Le second enjeu stratégique :
Les mêmes acteurs jouent et toujours très mal à qui emmènera l’Algérie dans le giron américano-qatari saoudien ou dans le giron franco-européen. Le second est classique et bien rôdé avec ses clercs et ses appareils au sein des médias, des appareils administratifs et économiques pour maintenir l’Algérie comme comptoir commercial de la France et de ses partenaires européens. Le premier est « moderne » et en voie de puissance pour embarquer l’Algérie comme base coloniale de l’OTAN, pour jouer le rôle de gendarme en Afrique et en supplétifs dans une prochaine guerre contre l’Iran. Cet axe nouveau repose sur le « soft powerment » de Brezinski qui accorde une large part aux islamo nationalistes, aux courants maraboutiques et aux anarchistes de l’Islam infantile qui sont mus par le désir de vengeance et par la quête de pouvoir.
Les arguments du « matin » et de monsieur Benchicou sont tellement évidents et fallacieux que nous ne sommes pas dans un réquisitoire dicté par l’éveil de conscience de l’algérianité contre les droits bafoués et les richesses spoliées, mais dans une démarche de psychopathes qui ont peur d’un scénario qui les exclut du contrôle des rouages de l’État et du partage de la rente qu’ils ont patiemment et méthodiquement élaboré depuis la « révolution agraire » par le noyautage de l’administration et de l’économie. Servant leurs intérêts idéologiques, linguistiques, politiques et économiques, ils ne peuvent pas attaquer la monarchie saoudienne ou qatarie de vassaux de l’impérialisme et du sionisme, car ils n’ont ni le courage ni le nationalisme qui défend la souveraineté du peuple et ses valeurs arabo musulmanes. Ils ont par contre la perfidie et la lâcheté de poignarder, comme à leur habitude, le peuple algérien en le frappant dans ce qui est sacré tout en faisant de la désinformation sur les origines et les acteurs du système de prédation de l’Algérie. Ainsi, ce qui est à retenir dans leur détraction de Bouteflika et des monarchies est cette expression perdue dans le verbiage : « Algérie réorientée vers une engeance arabo-islamique. Le terme engeance signifie bien leur embarras qui témoigne de leur désespoir de conquérir le sommet du pouvoir et de leur doute sur l’efficacité de leurs alliances classiques. Ils savent qu’à terme l’Algérie ne leur appartiendra pas. Ils ont choisi la tyrannie, l’exclusion et le monopole au nom de la liberté et de la démocratie, le temps de rendre des comptes n’est pas loin. Bouteflika est déjà sur la voie de rejoindre son créateur qui lui demandera des comptes.

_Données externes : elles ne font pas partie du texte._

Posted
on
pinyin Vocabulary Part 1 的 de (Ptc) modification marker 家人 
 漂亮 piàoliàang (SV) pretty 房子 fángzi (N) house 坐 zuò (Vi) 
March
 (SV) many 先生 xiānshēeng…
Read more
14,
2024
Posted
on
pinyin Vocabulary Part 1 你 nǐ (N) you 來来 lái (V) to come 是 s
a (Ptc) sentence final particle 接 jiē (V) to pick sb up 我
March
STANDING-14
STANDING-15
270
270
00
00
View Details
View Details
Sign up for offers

Je les mets au défi, de ramener non pas Gilles Perrault, mais un institut de sondage compétent et indépendant pour définir le nombre de vendus de leur presse, le profil de leur lecteur et les rubriques consultées. Je fais le pari d’un litre d’huile kabyle contre une olive palestinienne que la majorité des gens qui achètent leurs journaux le font pour consulter la rubrique sportive et la rubrique nécrologique.

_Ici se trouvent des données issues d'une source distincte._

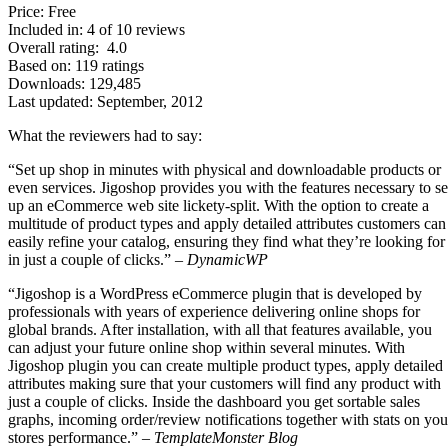
Price: Free
Included in: 4 of 10 reviews
Overall rating: 4.0
Based on: 119 ratings
Downloads: 129,485
Last updated: September, 2012
What the reviewers had to say:
“Set up shop in minutes with physical and downloadable products or
even services. Jigoshop provides you with the features necessary to se
up an eCommerce web site lickety-split. With the option to create a
multitude of product types and apply detailed attributes customers can
easily refine your catalog, ensuring they find what they’re looking for
in just a couple of clicks.” –
DynamicWP
“Jigoshop is a WordPress eCommerce plugin that is developed by
professionals with years of experience delivering online shops for
global brands. After installation, with all that features available, you
can adjust your future online shop within several minutes. With
Jigoshop plugin you can create multiple product types, apply detailed
attributes making sure that your customers will find any product with
just a couple of clicks. Inside the dashboard you get sortable sales
graphs, incoming order/review notifications together with stats on you
stores performance.” –
TemplateMonster Blog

Le diction algérien s’applique bien à ces parasites saltimbanques de foire : Yakoul al Ghalla wa iyssab al Milla ( Il mange leur nourriture et puis insulte leur confession).
Il est plus que jamais urgent de se réveiller, car il y a le feu dans la demeure Algérie, les pyromanes et les corrupteurs sont plus nombreux que les réformateurs.
Un changement pacifié et accompagné sous le contrôle de l’ANP qui s’engagerait à respecter et à faire respecter la Constitution et à rester en dehors des luttes partisanes et politiques est urgent avant que le changement ne soit pas imposé contre la souveraineté nationale. Faisons du slogan « pour les idées et le débat » une réalité au service de l’Algérie.